─── MATERIAL PROVIDED
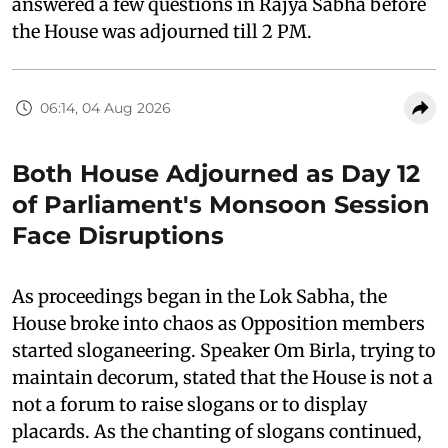
answered a few questions in Rajya Sabha before
the House was adjourned till 2 PM.
06:14, 04 Aug 2026
Both House Adjourned as Day 12
of Parliament's Monsoon Session
Face Disruptions
As proceedings began in the Lok Sabha, the
House broke into chaos as Opposition members
started sloganeering. Speaker Om Birla, trying to
maintain decorum, stated that the House is not a
not a forum to raise slogans or to display
placards. As the chanting of slogans continued,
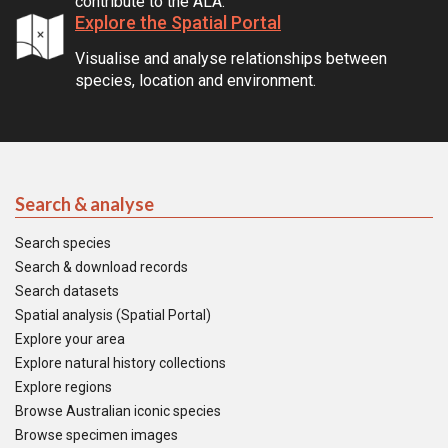
contribute to the ALA.
Explore the Spatial Portal
Visualise and analyse relationships between
species, location and environment.
Search & analyse
Search species
Search & download records
Search datasets
Spatial analysis (Spatial Portal)
Explore your area
Explore natural history collections
Explore regions
Browse Australian iconic species
Browse specimen images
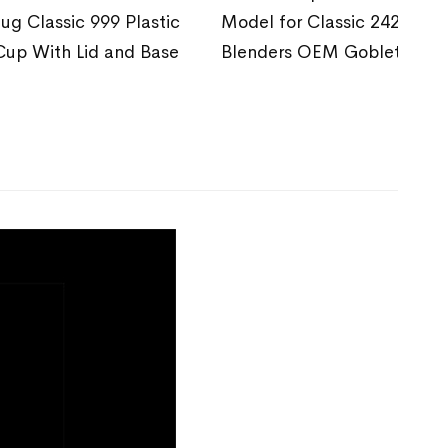
Jug Classic 999 Plastic
Model for Classic 242
Cup With Lid and Base
Blenders OEM Goblet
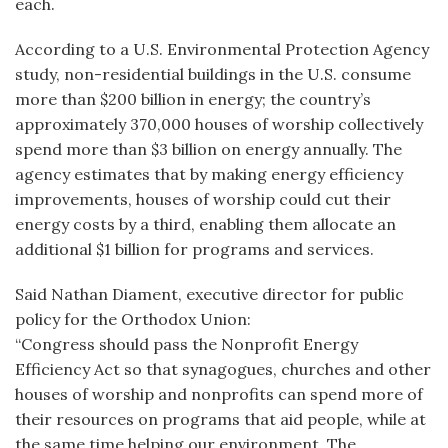
each.
According to a U.S. Environmental Protection Agency
study, non-residential buildings in the U.S. consume
more than $200 billion in energy; the country’s
approximately 370,000 houses of worship collectively
spend more than $3 billion on energy annually. The
agency estimates that by making energy efficiency
improvements, houses of worship could cut their
energy costs by a third, enabling them allocate an
additional $1 billion for programs and services.
Said Nathan Diament, executive director for public
policy for the Orthodox Union:
“Congress should pass the Nonprofit Energy
Efficiency Act so that synagogues, churches and other
houses of worship and nonprofits can spend more of
their resources on programs that aid people, while at
the same time helping our environment. The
──────
The lines above should be transcribed exactly, with every image removed.

*OUTPUT BELOW:*
answered a few questions in Rajya Sabha before
the House was adjourned till 2 PM.
06:14, 04 Aug 2026
Both House Adjourned as Day 12
of Parliament's Monsoon Session
Face Disruptions
As proceedings began in the Lok Sabha, the
House broke into chaos as Opposition members
started sloganeering. Speaker Om Birla, trying to
maintain decorum, stated that the House is not a
not a forum to raise slogans or to display
placards. As the chanting of slogans continued,
contribute to the ALA.
Explore the Spatial Portal
Visualise and analyse relationships between
species, location and environment.
Search & analyse
Search species
Search & download records
Search datasets
Spatial analysis (Spatial Portal)
Explore your area
Explore natural history collections
Explore regions
Browse Australian iconic species
Browse specimen images
Jug Classic 999 Plastic
Model for Classic 242
Cup With Lid and Base
Blenders OEM Goblet
each.
According to a U.S. Environmental Protection Agency
study, non-residential buildings in the U.S. consume
more than $200 billion in energy; the country’s
approximately 370,000 houses of worship collectively
spend more than $3 billion on energy annually. The
agency estimates that by making energy efficiency
improvements, houses of worship could cut their
energy costs by a third, enabling them allocate an
additional $1 billion for programs and services.
Said Nathan Diament, executive director for public
policy for the Orthodox Union:
“Congress should pass the Nonprofit Energy
Efficiency Act so that synagogues, churches and other
houses of worship and nonprofits can spend more of
their resources on programs that aid people, while at
the same time helping our environment. The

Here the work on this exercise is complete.